The best thing about the new “Phish 3D” film was actually Kenny Chesney.
More on that in a bit.
Everything else about the advanced “Phish 3D” screening they staged Tuesday night at The Bridge – and in several U.S. cities on this hallowed 4/20 – was excruciating.
That is to say I experienced actual physical pain, and considerable mental anguish, while watching it.
Forty minutes in, I left the theater.
Just so we’re clear as I get going here, I love Phish. I was 10 or 11 rows deep on Trey’s side when they ushered in the millennium at Big Cypress. I covered their reunion and interviewed them last year. I thought their last album, "Joy," was first rate.
The music was not the problem. Shot last October on the Coachella grounds out in Indio, the performance from the three-night run they dubbed Phish Festival 8 is above average. Like with all Phish shows, they have their moments, and you take the good with the bad.
The problem was Don Wilson.
You may remember Wilson — who takes the sole filmmaking credit on imdb, as “Editor" — from such films as "Ozzy Osbourne: Wicked Videos" and "Playboy: Fast Women."

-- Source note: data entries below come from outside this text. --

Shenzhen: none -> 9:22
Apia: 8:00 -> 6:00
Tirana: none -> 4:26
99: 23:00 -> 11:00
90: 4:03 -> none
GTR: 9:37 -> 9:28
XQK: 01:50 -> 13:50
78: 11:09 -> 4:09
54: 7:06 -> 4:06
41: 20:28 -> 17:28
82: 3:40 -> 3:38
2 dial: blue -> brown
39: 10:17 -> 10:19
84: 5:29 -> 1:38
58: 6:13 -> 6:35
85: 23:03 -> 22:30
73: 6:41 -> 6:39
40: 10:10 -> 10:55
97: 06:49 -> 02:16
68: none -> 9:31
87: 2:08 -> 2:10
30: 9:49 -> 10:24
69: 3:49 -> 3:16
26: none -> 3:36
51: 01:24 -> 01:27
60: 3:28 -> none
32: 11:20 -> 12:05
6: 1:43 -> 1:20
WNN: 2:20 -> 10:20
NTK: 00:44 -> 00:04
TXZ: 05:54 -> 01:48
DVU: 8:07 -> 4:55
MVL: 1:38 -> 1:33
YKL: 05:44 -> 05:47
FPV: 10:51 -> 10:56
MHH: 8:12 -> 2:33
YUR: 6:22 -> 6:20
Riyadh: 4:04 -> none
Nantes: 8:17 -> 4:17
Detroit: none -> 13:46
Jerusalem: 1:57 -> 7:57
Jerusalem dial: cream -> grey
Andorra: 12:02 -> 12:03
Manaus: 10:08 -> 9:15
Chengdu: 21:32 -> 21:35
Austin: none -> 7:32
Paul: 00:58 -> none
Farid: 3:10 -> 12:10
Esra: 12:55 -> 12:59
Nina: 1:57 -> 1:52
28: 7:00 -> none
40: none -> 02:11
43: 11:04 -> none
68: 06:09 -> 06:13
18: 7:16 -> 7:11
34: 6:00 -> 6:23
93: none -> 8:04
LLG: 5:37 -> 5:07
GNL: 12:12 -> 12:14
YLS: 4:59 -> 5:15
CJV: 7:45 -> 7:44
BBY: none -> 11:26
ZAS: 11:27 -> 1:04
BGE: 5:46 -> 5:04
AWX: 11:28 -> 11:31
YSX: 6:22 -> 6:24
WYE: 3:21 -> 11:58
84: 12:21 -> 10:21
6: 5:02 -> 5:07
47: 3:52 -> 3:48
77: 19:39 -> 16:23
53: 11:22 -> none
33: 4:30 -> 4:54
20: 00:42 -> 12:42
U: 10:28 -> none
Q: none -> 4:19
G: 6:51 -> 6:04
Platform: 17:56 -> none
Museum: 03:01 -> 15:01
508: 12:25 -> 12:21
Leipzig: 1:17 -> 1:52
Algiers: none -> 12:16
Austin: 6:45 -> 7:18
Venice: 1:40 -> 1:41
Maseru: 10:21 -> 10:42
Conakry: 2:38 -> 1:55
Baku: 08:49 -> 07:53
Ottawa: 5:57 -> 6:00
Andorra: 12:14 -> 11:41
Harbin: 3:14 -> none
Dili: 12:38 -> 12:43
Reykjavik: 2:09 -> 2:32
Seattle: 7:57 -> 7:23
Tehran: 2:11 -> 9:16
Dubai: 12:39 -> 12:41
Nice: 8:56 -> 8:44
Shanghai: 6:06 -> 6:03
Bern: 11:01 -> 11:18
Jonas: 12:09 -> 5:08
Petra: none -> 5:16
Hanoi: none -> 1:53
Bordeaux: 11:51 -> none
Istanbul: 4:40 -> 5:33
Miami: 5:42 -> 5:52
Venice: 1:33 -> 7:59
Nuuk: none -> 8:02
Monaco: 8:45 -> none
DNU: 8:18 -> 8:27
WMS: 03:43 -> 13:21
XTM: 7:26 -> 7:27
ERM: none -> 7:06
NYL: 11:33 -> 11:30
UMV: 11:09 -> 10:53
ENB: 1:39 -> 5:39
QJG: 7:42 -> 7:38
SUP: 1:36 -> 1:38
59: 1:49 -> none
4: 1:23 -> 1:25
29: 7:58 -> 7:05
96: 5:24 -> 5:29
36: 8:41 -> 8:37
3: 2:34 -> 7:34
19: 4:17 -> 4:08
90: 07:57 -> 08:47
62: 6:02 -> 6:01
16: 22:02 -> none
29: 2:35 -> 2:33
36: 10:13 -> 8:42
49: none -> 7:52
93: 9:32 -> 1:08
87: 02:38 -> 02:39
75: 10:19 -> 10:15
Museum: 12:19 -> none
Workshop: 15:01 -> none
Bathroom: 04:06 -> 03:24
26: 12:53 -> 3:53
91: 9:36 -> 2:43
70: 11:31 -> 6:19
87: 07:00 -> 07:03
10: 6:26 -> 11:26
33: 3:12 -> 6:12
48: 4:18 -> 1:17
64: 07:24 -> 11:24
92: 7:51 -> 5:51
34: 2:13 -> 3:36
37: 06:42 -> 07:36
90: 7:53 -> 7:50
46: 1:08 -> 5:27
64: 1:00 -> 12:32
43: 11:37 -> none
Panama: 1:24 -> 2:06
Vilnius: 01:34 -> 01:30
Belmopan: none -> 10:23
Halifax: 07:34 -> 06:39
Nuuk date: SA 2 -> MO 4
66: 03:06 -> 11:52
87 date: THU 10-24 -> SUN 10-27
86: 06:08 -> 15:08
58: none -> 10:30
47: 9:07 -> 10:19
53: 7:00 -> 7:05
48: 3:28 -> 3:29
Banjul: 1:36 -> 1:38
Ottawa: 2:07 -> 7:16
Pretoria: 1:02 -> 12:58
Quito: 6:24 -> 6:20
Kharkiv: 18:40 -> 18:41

Because “Wicked Fast” Wilson couldn’t keep his itchy finger off the switches in the editing room, the camera jumps around so often – a different angle and distance about every 1.5 seconds or less – that your eyes never have enough time to adjust to the changing depths. Even movie rubes like me know you don’t fill a shoestring 3D movie with quick cuts; it throws the eyes into violent oscillations of depth-perception. And it sucks.
At best, the cheesy, timed-with-the-music cuts start to jangle your nerves. At worst, you start to get a near-audible “thunk” in the back of your eyeballs with every jump.
And then you tear off your glasses and exit the theater, wishing you could punch Wilson in the eye.
Oh, Wilson. Even in 2D, this edit would’ve been annoying – you can never once explore the oversized scene; or focus on what one musician is doing during an intricate passage; or scan for faces in the crowd you may know. Maybe even yours.
I must inquire, Wilson: If they make a Razzies category for Most Unwatchably Crapulent 3D Experience, will you still have fun meeting Sandra Bullock?
Here’s a Hail-Mary plea to the folks who put money behind this movie: I have no doubt you are lovely, thoughtful people. It’s an affront to my DNA to hate on this movie. But I beg of you: Rip the footage out of Wilson’s hands and get a new edit going; one where you can take a moment to marvel at Chris Kuroda’s stupendous lighting designs, or gape at the giant balloon-blob thingy that’s floating over the crowd.
Your wide release date is April 30. If you start right now, there’s enough time to change it.
One thing that needs to stay exactly the same, though: The Kenney Chesney “Ultimate Concert Experience” trailer you played before the movie began. Oh my lord, that brought the house down with peals of hyena laughter.
Bravo for that move. That was comedy gold.